The “Dirty War” Pope
In this 1973 photo released by the El Salvador School, Priest Jorge Mario Bergoglio, left, and priest Pedro Arupe give a Mass at the church in the El Salvador school in Buenos Aires, Argentina. Bergoglio was elected pope on Wednesday, March 13, 2013, making him the first pope ever from the Americas. Bergoglio, who was born in 1936, chose the name Pope Francis.
For over a week, the media has subjected the public to a tidal wave of euphoric banality on the Roman Catholic Church’s selection of a new pope.
This non-stop celebration of the dogma and ritual of an institution that for centuries has been identified with oppression and backwardness is stamped with a deeply undemocratic character. It is reflective of the rightward turn of the entire political establishment and its repudiation of the principles enshrined in the US Constitution, including the wall of separation between church and state.

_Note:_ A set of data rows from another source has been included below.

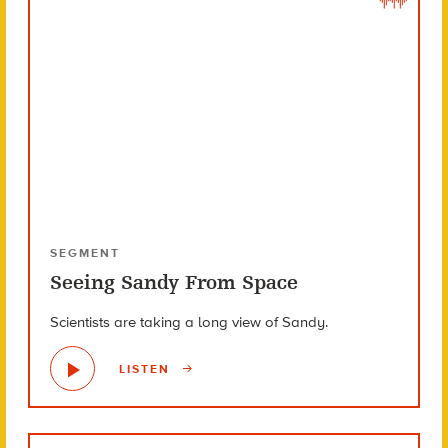
SEGMENT
Seeing Sandy From Space
Scientists are taking a long view of Sandy.
LISTEN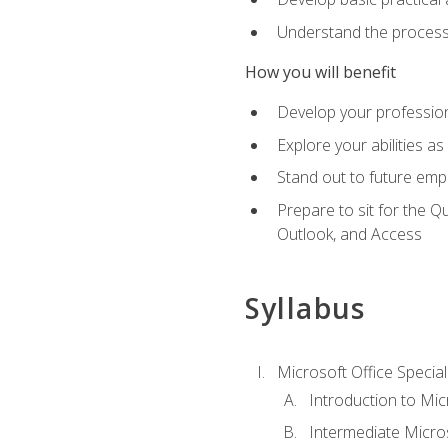
Understand the process 
How you will benefit
Develop your professiona
Explore your abilities a
Stand out to future emp
Prepare to sit for the 
Outlook, and Access
Syllabus
Microsoft Office Special
Introduction to Mic
Intermediate Micro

What a far cry from the political ideals that animated those who drafted that document. It was Thomas Jefferson’s well-founded opinion that “In every country and in every age, the priest has been hostile to liberty. He is always in alliance with the despot, abetting his abuses in return for protection to his own.”
Jefferson’s view—and the reactionary character of the media’s sycophantic coverage—finds no more powerful conformation than in the identity of the new pope, officially celebrated as a paragon of “humility” and “renewal.”